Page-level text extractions
>>>

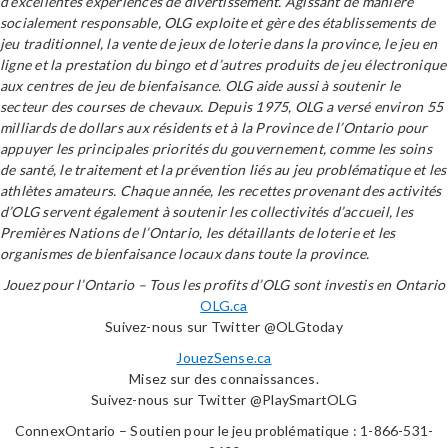
d’excellentes expériences de divertissement. Agissant de manière
socialement responsable, OLG exploite et gère des établissements de
jeu traditionnel, la vente de jeux de loterie dans la province, le jeu en
ligne et la prestation du bingo et d’autres produits de jeu électronique
aux centres de jeu de bienfaisance. OLG aide aussi à soutenir le
secteur des courses de chevaux. Depuis 1975, OLG a versé environ 55
milliards de dollars aux résidents et à la Province de l’Ontario pour
appuyer les principales priorités du gouvernement, comme les soins
de santé, le traitement et la prévention liés au jeu problématique et les
athlètes amateurs. Chaque année, les recettes provenant des activités
d’OLG servent également à soutenir les collectivités d’accueil, les
Premières Nations de l’Ontario, les détaillants de loterie et les
organismes de bienfaisance locaux dans toute la province.
Jouez pour l’Ontario – Tous les profits d’OLG sont investis en Ontario
OLG.ca
Suivez-nous sur Twitter @OLGtoday
JouezSense.ca
Misez sur des connaissances.
Suivez-nous sur Twitter @PlaySmartOLG
ConnexOntario – Soutien pour le jeu problématique : 1-866-531-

<<<

Directions. Copy, exactly as written, the lines above, beginning with the one that contains "organismes de bienfaisance" and ending with the last.

Exercise output.
organismes de bienfaisance locaux dans toute la province.
Jouez pour l’Ontario – Tous les profits d’OLG sont investis en Ontario
OLG.ca
Suivez-nous sur Twitter @OLGtoday
JouezSense.ca
Misez sur des connaissances.
Suivez-nous sur Twitter @PlaySmartOLG
ConnexOntario – Soutien pour le jeu problématique : 1-866-531-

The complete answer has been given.